However, the EU Parliament’s industry committee has maintained the framework for other first-generation crop-based biofuels, as suggested by the EU Commission, including the 7% cap on the quantity of those that can be used in the transport sector.
The Industry, Research and Energy Committee (ITRE) position on the Renewable Energy Directive (RED) was adopted by a vote on Wednesday, July 13, with 54 in favor, 14 against, and 6 abstentions.
The policymakers voted to raise the share of renewables in the EU's final energy consumption to 45% by 2030, under the revision of that directive.
In the transport sector, they said renewables deployment should lead to a 16% reduction in greenhouse gas emissions, through the use of higher shares of advanced biofuels and a more ambitious quota for renewable fuels of non-biological origin such as hydrogen.
Soy sustainability concerns
Markus Pieper (EPP, DE), lead MEP on the renewable energy directive, in a press briefing after the vote said the MEPs want to ensure that palm oil and soy would no longer be counted towards the quota for first-generation biofuels “as soon as the directive enters into force.”
“We excluded soy because we have our doubts about the sustainable conditions in [which] third world countries deliver it for Europe,” he added.
'A positive step'
EU biofuels, food and feed trade groups welcomed the industry committee’s vote.

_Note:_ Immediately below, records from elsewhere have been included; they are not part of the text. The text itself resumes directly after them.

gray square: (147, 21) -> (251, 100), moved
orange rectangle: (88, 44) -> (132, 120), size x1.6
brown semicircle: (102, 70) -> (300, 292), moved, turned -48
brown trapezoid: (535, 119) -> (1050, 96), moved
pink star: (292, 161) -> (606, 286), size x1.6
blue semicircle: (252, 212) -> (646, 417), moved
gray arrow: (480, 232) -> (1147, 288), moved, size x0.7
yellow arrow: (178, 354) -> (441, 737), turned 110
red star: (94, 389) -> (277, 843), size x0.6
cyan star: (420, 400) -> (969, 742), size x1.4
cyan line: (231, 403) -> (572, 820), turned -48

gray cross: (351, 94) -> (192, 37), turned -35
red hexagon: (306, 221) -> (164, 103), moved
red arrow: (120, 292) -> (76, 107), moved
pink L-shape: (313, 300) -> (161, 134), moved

“The EU Parliament has taken a positive step on EU renewable energy policy as ITRE Committee members voted decisively in favor of increasing the ambition for GHG emissions reduction in transport while leaving member states free to use crop-based biofuels in their transport energy mix.
“ITRE members [have] signaled that sustainably produced crop-based biofuels do play an important role in transport decarbonization – today and tomorrow.”

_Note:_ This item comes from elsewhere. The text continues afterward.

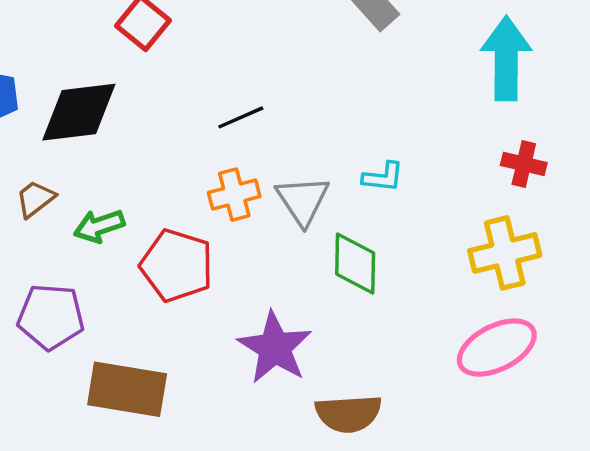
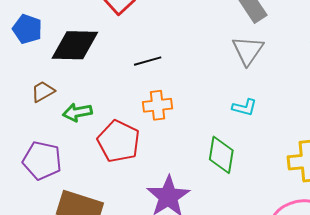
black line: (241, 117) -> (148, 61), moved
gray triangle: (303, 200) -> (248, 50), moved

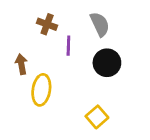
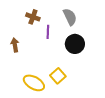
yellow ellipse: (41, 90) -> (34, 83), moved, turned -70
yellow square: (97, 117) -> (58, 76), moved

They said the position adopted by the ITRE members was an improvement on the “misguided approach toward agriculture” taken by the ENVI committee, which “would severely reduce the cap on crop-based biofuels and create a gap in the transport energy mix that would have to be filled by imported fossil fuels.”
However, FEDIOL disputes the wisdom of removing soy as an EU biofuels feedstock.
Nathalie Lecocq, director general of that organization, told us: "Although we welcome that the ITRE Committee maintained the 7% cap for crop-based biofuels, which is a positive signal, supportive of long term food security, of EU protein production and of climate mitigation, we regret the change in the high carbon stock expansion threshold for assessing the ILUC-risk status. This is obviously targeting soy. If soy was excluded as feedstock for biodiesel production, this would have a disruptive impact on the soy supply chain, in particular on EU soy crushing."
The trade groups call on decision makers to recognize the synergies between food, feed, and energy value chains in the EU.
The full EU Parliament will decide, in plenary, in September on a final position on renewables and energy efficiency reforms.
On July 14, 2021 the EU Commission adopted the 'Fit for 55' package, adapting existing climate and energy legislation to meet the new EU objective of a minimum 55% reduction in greenhouse gas (GHG) emissions by 2030.
One element of the package is the revision of the Renewable Energy Directive (RED II), which will help the EU deliver the new 55% GHG target. Under RED II, the EU is obliged to ensure at least 32% of its energy consumption comes from renewable energy sources (RES) by 2030.
The 'Fit for 55' package also includes a recast of the Energy Efficiency Directive (EED), aligning its provisions to the new 55% GHG target. The EED currently sets out the level of energy savings the EU needs to make to meet the agreed goal of 32.5% energy efficiency improvements by 2030.
The recast would require member states to almost double their annual energy savings obligations, with a flagship role for governments and public sector investment, action to address energy poverty, and other measures to help to deliver further energy savings.